**Task**
Somewhere below is a line with "March 7, 2026" and, later, a line with "Bulan Suci Ramadhan – Perjalanan Ibadah Sarat"; repeat those two lines and all the lines between them, exactly as they are.

**Exercise material**
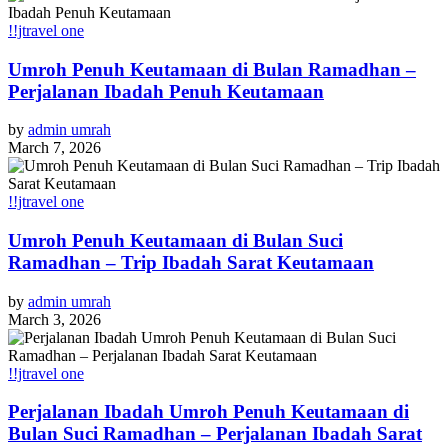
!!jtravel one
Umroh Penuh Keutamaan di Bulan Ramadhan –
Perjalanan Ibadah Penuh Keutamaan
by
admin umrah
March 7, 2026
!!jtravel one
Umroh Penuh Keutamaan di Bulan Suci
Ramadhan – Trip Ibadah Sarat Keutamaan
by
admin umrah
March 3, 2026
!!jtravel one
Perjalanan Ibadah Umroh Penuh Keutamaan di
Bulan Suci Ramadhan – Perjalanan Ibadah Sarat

...

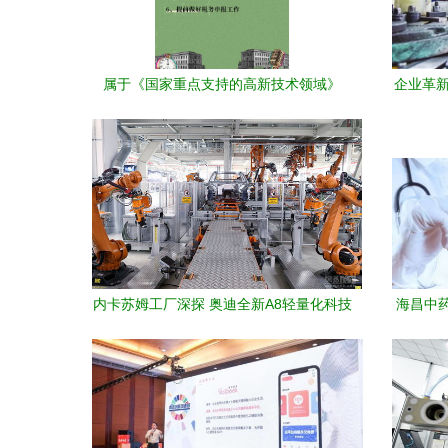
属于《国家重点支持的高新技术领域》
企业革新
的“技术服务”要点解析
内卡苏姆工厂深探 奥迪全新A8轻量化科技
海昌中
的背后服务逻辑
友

---

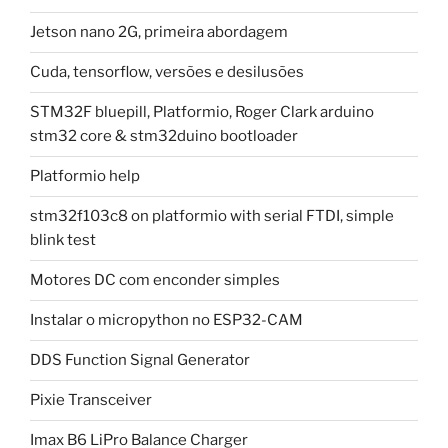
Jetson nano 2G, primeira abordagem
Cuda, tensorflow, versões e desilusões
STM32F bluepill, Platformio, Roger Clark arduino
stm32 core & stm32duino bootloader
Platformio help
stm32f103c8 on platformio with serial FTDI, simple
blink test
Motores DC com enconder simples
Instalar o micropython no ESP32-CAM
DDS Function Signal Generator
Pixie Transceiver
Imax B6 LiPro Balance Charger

**Your response**
March 7, 2026
!!jtravel one
Umroh Penuh Keutamaan di Bulan Suci
Ramadhan – Trip Ibadah Sarat Keutamaan
by
admin umrah
March 3, 2026
!!jtravel one
Perjalanan Ibadah Umroh Penuh Keutamaan di
Bulan Suci Ramadhan – Perjalanan Ibadah Sarat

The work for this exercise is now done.